Based on your recent La Nina post, I was wondering if an anthropogenic influence on the Pacific Warm Pool could lead to stronger Ninos and thus the recent step changes of the past 3 decades.

I read an older post of yours about the PWP index, which I believe showned a fairly stable rising trend (with drops and bumps from ENSO activity) since the 70's.

I'm sure this has occurred to you, but just wondering about your thoughts.

Thanks, as always.

John said...

As a follow-up (sorry for the double post), I've read of the studies showing human impacts on the monsoon season (most not co2 related) in India.

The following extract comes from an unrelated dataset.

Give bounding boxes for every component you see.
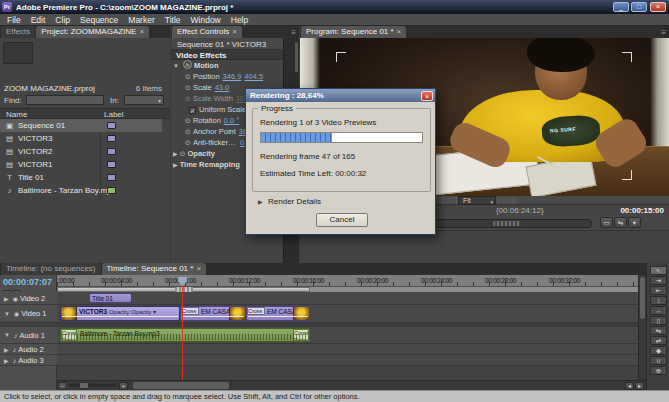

Could a chance in aerosols or other human influence from the India/China area lead to a slowly decreasing cloud cover over the PWP? That would theoretically lead to gradually increasing strength for Ninos, correct?

Bob Tisdale said...

John: I assume the other anthropogenic forcings in the studies you referred to were aerosols. Do those studies say whether the aerosols are cooling or warming the Indian Ocean?

The other thing to consider is what part of the oceans would be impacted by the Asian aerosols.

Also, do the OHC graphs confirm or contradict the studies?